How to get logs every step?

the old version show the steps log
you can run this common
python ~/model/research/object_detection/legacy/train.py --logtostderr --train_dir=training/ --pipeline_config_path=/home/sy/data/work/StandardCVSXImages/ssd_mobilenet_v1_coco.config
you can get the steps loss

shenyingying on 22 Jan 2019

@SheptunovaAA I suggest you to clone latest repo of training from tensorflow. There are good fixes recently.
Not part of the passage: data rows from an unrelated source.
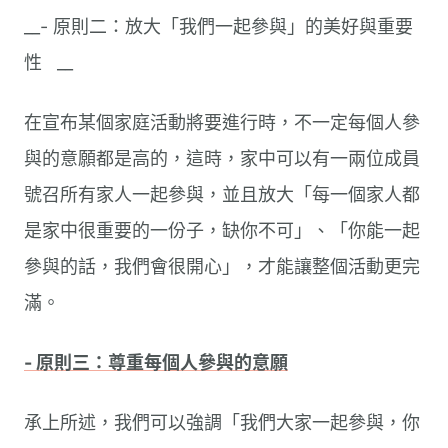
__- 原則二：放大「我們一起參與」的美好與重要
性 __
在宣布某個家庭活動將要進行時，不一定每個人參
與的意願都是高的，這時，家中可以有一兩位成員
號召所有家人一起參與，並且放大「每一個家人都
是家中很重要的一份子，缺你不可」、「你能一起
參與的話，我們會很開心」，才能讓整個活動更完
滿。
- 原則三：尊重每個人參與的意願
承上所述，我們可以強調「我們大家一起參與，你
And try executing with below reference args for the model_main script.
python model_main.py \ --pipeline_config_path=/object_detection/data/ssd_resnet50_v1_fpn.config \
--model_dir=/object_detection/models/model –num_train_steps=2000000 \
--sample_1_of_n_eval_examples=10083 \
–alsologtostder

BalajiB197 on 22 Jan 2019

Where are the checkpoint files stored?

Or where do I change the output path in the model_main file?

schauppi on 23 Jan 2019

@schauppi checkpoints will be stored in model directory.
You can also refer official doc. https://github.com/tensorflow/models/blob/master/research/object_detection/g3doc/running_locally.md

BalajiB197 on 24 Jan 2019

@BalajiB3663
Sorry for the stupid question: but where exactly in the model directory?
can i change the directory in the model_main file?

schauppi on 24 Jan 2019

@schauppi
model directory refers where you want to save the checkpoints. So you can create your own directory and pass that path as argument. In my case I created inside models -/object_detection/models/model here model is my own directory.

BalajiB197 on 24 Jan 2019

👍1

@BalajiB3663 It worked, thank you.

schauppi on 24 Jan 2019

@IrisLimiao
inside research/object_detection/utils/metrics.py there is compute_precision_recall function.
Any idea how to use this function?

@SheptunovaAA
Which variables in eval.py to pass into the compute_precision_recall function?

Thank you.

krustiv on 15 Feb 2019

Hi There,
We are checking to see if you still need help on this, as this seems to be considerably old issue. Please update this issue with the latest information, code snippet to reproduce your issue and error you are seeing.
If we don't hear from you in the next 7 days, this issue will be closed automatically. If you don't need help on this issue any more, please consider closing this.